● **How to complete this task**: Pictures stay out of the copy. Repeat exactly the lines from the first entry below through the line that contains "may cause severe", and nothing beyond.

**** Records for processing

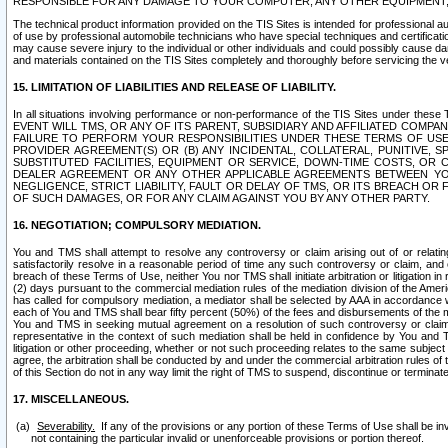
RESPONSIBLE FOR ANY DAMAGE TO YOUR COMPUTER, ANY OTHER EQUIPMENT, 
The technical product information provided on the TIS Sites is intended for professional au
of use by professional automobile technicians who have special techniques and certification
may cause severe injury to the individual or other individuals and could possibly cause d
and materials contained on the TIS Sites completely and thoroughly before servicing the ve
15. LIMITATION OF LIABILITIES AND RELEASE OF LIABILITY.
In all situations involving performance or non-performance of the TIS Sites und
EVENT WILL TMS, OR ANY OF ITS PARENT, SUBSIDIARY AND AFFILIATED COMP
FAILURE TO PERFORM YOUR RESPONSIBILITIES UNDER THESE TERMS OF US
PROVIDER AGREEMENT(S) OR (B) ANY INCIDENTAL, COLLATERAL, PUNITIVE, 
SUBSTITUTED FACILITIES, EQUIPMENT OR SERVICE, DOWN-TIME COSTS, O
DEALER AGREEMENT OR ANY OTHER APPLICABLE AGREEMENTS BETWEEN YO
NEGLIGENCE, STRICT LIABILITY, FAULT OR DELAY OF TMS, OR ITS BREACH OR
OF SUCH DAMAGES, OR FOR ANY CLAIM AGAINST YOU BY ANY OTHER PARTY.
16. NEGOTIATION; COMPULSORY MEDIATION.
You and TMS shall attempt to resolve any controversy or claim arising out of or relati
satisfactorily resolve in a reasonable period of time any such controversy or claim, and o
breach of these Terms of Use, neither You nor TMS shall initiate arbitration or litigation
(2) days pursuant to the commercial mediation rules of the mediation division of the Ameri
has called for compulsory mediation, a mediator shall be selected by AAA in accordance
each of You and TMS shall bear fifty percent (50%) of the fees and disbursements of the me
You and TMS in seeking mutual agreement on a resolution of such controversy or claim.
representative in the context of such mediation shall be held in confidence by You and 
litigation or other proceeding, whether or not such proceeding relates to the same subject
agree, the arbitration shall be conducted by and under the commercial arbitration rules of 
of this Section do not in any way limit the right of TMS to suspend, discontinue or termina
17. MISCELLANEOUS.
Severability.
If any of the provisions or any portion of these Terms of Use shall be inv
not containing the particular invalid or unenforceable provisions or portion thereof.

********

● **Solution to this exercise**:
RESPONSIBLE FOR ANY DAMAGE TO YOUR COMPUTER, ANY OTHER EQUIPMENT, 
The technical product information provided on the TIS Sites is intended for professional au
of use by professional automobile technicians who have special techniques and certification
may cause severe injury to the individual or other individuals and could possibly cause d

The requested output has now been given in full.